Native cloud credential resolution (AWS, GCP, Azure, OIDC) is captured in ADR-0018. A subprocess fallback adapter remains for unrecognised exec plugins per ADR-0002.

Repository layout

.
├── README.md                        product pitch (this file)
├── LICENSE                          Apache-2.0
├── CONTRIBUTING.md                  workflow + spec-driven conventions
├── .gitignore                       Swift + Xcode + macOS
└── docs/
    └── arch/                        spec-as-source-of-truth
        ├── README.md                conventions and decision index
        ├── architecture/            Structurizr C4 workspace
        ├── decisions/               MADR 4.0 ADRs
        └── contexts/                bounded-context artefacts
            └── <bc>/
                ├── schemas/         CUE definitions (+ DBML)
                ├── policies/        Rego validation rules
                ├── features/        Gherkin scenarios
                └── domain/          ubiquitous language narrative

Prerequisites

  • macOS 14 Sonoma or later.
  • Xcode 16+ with Swift 6.1+ toolchain.
  • Homebrew (optional) or direct download for installation once binaries are available.
  • Commit signing is recommended for contributors (git config commit.gpgsign true).

Getting Started

git clone https://github.com/archanjo/K8S-Manager.git
cd K8S-Manager
open docs/arch/README.md   # start with the architecture root
  1. Read docs/arch/README.md for conventions, bounded context definitions, and the full ADR index.
  2. Browse docs/arch/decisions/ to understand each architectural choice — ADR-0001 through ADR-0046 (baseline lock 2026-05-15).
  3. The repository is currently spec-only.
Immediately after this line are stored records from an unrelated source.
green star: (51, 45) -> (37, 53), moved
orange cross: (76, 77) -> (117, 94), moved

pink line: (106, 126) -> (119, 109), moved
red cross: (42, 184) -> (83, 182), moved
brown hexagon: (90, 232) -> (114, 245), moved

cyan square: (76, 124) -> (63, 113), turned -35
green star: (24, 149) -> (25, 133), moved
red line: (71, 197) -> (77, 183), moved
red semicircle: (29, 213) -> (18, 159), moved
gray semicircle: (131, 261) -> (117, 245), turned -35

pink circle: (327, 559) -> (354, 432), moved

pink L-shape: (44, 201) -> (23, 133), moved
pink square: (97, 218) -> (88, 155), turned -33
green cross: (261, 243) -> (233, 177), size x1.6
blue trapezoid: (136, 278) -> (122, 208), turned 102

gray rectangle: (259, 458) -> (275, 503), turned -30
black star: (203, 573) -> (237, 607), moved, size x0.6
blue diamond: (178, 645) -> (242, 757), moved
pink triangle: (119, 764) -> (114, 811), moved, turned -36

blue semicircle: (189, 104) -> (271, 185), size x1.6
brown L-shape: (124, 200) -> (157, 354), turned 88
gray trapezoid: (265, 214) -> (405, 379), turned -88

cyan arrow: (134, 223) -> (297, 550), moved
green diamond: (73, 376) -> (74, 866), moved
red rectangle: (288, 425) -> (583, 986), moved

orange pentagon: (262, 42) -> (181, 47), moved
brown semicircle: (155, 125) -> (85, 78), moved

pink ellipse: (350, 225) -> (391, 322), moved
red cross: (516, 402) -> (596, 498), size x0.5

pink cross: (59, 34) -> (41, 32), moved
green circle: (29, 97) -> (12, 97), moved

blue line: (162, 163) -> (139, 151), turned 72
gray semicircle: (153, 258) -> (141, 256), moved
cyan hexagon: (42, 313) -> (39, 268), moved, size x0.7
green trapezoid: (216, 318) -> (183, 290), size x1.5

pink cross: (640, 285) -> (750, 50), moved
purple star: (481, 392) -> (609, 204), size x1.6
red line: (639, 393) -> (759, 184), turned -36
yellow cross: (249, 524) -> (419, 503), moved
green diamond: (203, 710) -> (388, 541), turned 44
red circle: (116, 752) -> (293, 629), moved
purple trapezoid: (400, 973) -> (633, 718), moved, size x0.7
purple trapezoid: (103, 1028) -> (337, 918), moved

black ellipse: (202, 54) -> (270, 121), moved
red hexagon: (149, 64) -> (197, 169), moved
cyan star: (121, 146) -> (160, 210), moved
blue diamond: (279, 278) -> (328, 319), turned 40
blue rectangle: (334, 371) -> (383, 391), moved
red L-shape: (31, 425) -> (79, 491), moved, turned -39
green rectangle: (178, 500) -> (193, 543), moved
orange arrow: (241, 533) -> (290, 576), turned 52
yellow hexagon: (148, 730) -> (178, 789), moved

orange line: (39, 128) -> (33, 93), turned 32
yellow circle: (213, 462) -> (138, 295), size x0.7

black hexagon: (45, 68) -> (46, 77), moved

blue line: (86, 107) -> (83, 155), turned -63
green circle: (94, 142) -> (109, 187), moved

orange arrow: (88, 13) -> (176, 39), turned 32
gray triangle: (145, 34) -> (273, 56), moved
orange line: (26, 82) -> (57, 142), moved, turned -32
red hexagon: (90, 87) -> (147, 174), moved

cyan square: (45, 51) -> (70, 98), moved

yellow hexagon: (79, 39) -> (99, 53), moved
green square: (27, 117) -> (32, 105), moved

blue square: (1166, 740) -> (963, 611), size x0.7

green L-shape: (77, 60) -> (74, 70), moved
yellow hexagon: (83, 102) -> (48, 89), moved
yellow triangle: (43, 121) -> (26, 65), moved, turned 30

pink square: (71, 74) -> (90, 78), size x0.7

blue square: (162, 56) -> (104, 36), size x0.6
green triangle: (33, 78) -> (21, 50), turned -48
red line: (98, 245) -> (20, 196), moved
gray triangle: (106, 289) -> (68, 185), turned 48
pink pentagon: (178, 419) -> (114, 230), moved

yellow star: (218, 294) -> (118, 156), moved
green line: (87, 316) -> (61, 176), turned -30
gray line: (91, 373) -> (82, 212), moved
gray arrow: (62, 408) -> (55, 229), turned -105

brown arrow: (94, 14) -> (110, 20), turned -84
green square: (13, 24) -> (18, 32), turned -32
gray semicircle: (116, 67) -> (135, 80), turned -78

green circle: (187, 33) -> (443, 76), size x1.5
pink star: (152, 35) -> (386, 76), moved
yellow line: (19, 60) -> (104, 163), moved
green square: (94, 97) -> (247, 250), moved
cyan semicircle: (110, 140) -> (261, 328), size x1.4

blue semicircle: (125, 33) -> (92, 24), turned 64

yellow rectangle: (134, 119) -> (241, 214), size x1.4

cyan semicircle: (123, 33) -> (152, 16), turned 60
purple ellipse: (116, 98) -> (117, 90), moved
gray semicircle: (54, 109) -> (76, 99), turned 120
No application binary exists yet; implementation begins after the specification stabilises.
  4. To contribute an architectural decision, open a PR that adds a new MADR 4.0 ADR under docs/arch/decisions/ and updates the decision index in docs/arch/README.md. See CONTRIBUTING.md.

Decisions

The full index lives in docs/arch/README.md. At the time of writing the repository holds 46 accepted ADRs covering platform choice, Kubernetes adapter, kubeconfig read-only invariant, distribution and notarization, bounded contexts (initial and expanded), connection pooling, LLM provider abstraction, MCP host and in-process server, local persistence and Keychain split, Swift concurrency conventions, mutating operations policy, resource browser scope, port-forwarding lifecycle, Helm phased delivery, Prometheus integration, terminal sessions, native cloud credential resolution, adopted Swift libraries, Swift Package Manager workspace topology, design system and layout, menu bar tray, UX patterns, analytics dashboard, per-cluster isolation, state persistence, app self-monitoring, SF Symbols iconography, kqueue I/O event selection, integrated multi-format editor, loading states, toast notifications, internationalisation, state-driven realtime UI, reactive stack integration, and watch stream lifecycle.

Roadmap

The roadmap is captured in ADRs rather than a separate document — each new capability lands as a new ADR before the first commit of code that implements it. The high-level direction is:

  1. Stabilise the MVP++ spec — all 46 ADRs accepted as baseline lock 2026-05-15.
  2. Begin implementation under a Swift Package Manager workspace (ADR-0020): 14 targets including 13 bounded-context cores, a shared kernel, an application target, and a parallel adapter tree.
  3. Phase 2 work on native Helm (template engine + Sprig port; full install/upgrade) per ADR-0015 — large multi-quarter effort.

Contributing

See CONTRIBUTING.md. In short — the project follows a strict spec-driven workflow. Architectural changes go through MADR ADRs under docs/arch/decisions/ before any implementation work begins.

License

Apache License 2.0. See LICENSE for the full text.

About

macOS-native Kubernetes manager with built-in LLM assistant (Anthropic, OpenAI, OpenAI-compatible) and in-process MCP server. Swift 6 / SwiftUI. Spec-as-source-of-truth (DDD + Hexagonal + MADR ADRs). Multi-cluster, kubeconfig read-only, Helm, Prometheus, native exec/port-forward.